### Work order
This task calls for every entry below to be repeated exactly.
BEGIN Information given
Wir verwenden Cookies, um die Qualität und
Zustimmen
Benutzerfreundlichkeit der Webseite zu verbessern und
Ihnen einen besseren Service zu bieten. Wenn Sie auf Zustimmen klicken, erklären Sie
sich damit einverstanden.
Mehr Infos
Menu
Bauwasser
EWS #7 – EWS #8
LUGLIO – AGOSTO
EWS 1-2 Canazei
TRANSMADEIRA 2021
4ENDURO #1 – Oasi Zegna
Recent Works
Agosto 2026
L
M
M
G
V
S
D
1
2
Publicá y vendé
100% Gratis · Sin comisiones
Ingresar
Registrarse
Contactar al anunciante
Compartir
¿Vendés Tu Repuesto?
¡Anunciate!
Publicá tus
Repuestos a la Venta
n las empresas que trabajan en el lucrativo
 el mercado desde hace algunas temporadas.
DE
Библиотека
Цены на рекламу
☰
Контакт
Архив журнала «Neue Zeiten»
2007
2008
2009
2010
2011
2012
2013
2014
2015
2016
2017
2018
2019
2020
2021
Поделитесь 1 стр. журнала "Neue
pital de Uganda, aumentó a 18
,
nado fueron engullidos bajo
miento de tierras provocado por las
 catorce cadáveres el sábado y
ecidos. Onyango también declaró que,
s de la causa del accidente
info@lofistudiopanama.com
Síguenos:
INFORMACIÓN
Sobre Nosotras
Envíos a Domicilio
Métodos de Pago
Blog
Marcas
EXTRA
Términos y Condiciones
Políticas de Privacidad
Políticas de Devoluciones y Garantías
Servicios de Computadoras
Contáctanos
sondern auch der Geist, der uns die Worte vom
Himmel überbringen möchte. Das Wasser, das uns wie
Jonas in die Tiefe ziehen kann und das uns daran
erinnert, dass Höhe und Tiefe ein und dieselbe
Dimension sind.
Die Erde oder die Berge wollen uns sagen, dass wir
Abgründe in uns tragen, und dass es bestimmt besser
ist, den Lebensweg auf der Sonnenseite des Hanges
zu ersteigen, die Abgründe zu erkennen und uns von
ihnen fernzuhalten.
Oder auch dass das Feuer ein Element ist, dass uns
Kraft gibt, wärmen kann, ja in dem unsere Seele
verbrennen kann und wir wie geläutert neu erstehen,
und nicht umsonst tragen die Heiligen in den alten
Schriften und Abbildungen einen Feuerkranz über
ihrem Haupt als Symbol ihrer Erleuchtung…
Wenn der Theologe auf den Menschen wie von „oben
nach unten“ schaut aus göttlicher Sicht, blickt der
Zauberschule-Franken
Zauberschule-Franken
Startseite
END Information given
### Exercise result
Wir verwenden Cookies, um die Qualität und
Zustimmen
Benutzerfreundlichkeit der Webseite zu verbessern und
Ihnen einen besseren Service zu bieten. Wenn Sie auf Zustimmen klicken, erklären Sie
sich damit einverstanden.
Mehr Infos
Menu
Bauwasser
EWS #7 – EWS #8
LUGLIO – AGOSTO
EWS 1-2 Canazei
TRANSMADEIRA 2021
4ENDURO #1 – Oasi Zegna
Recent Works
Agosto 2026
L
M
M
G
V
S
D
1
2
Publicá y vendé
100% Gratis · Sin comisiones
Ingresar
Registrarse
Contactar al anunciante
Compartir
¿Vendés Tu Repuesto?
¡Anunciate!
Publicá tus
Repuestos a la Venta
n las empresas que trabajan en el lucrativo
 el mercado desde hace algunas temporadas.
DE
Библиотека
Цены на рекламу
☰
Контакт
Архив журнала «Neue Zeiten»
2007
2008
2009
2010
2011
2012
2013
2014
2015
2016
2017
2018
2019
2020
2021
Поделитесь 1 стр. журнала "Neue
pital de Uganda, aumentó a 18
,
nado fueron engullidos bajo
miento de tierras provocado por las
 catorce cadáveres el sábado y
ecidos. Onyango también declaró que,
s de la causa del accidente
info@lofistudiopanama.com
Síguenos:
INFORMACIÓN
Sobre Nosotras
Envíos a Domicilio
Métodos de Pago
Blog
Marcas
EXTRA
Términos y Condiciones
Políticas de Privacidad
Políticas de Devoluciones y Garantías
Servicios de Computadoras
Contáctanos
sondern auch der Geist, der uns die Worte vom
Himmel überbringen möchte. Das Wasser, das uns wie
Jonas in die Tiefe ziehen kann und das uns daran
erinnert, dass Höhe und Tiefe ein und dieselbe
Dimension sind.
Die Erde oder die Berge wollen uns sagen, dass wir
Abgründe in uns tragen, und dass es bestimmt besser
ist, den Lebensweg auf der Sonnenseite des Hanges
zu ersteigen, die Abgründe zu erkennen und uns von
ihnen fernzuhalten.
Oder auch dass das Feuer ein Element ist, dass uns
Kraft gibt, wärmen kann, ja in dem unsere Seele
verbrennen kann und wir wie geläutert neu erstehen,
und nicht umsonst tragen die Heiligen in den alten
Schriften und Abbildungen einen Feuerkranz über
ihrem Haupt als Symbol ihrer Erleuchtung…
Wenn der Theologe auf den Menschen wie von „oben
nach unten“ schaut aus göttlicher Sicht, blickt der
Zauberschule-Franken
Zauberschule-Franken
Startseite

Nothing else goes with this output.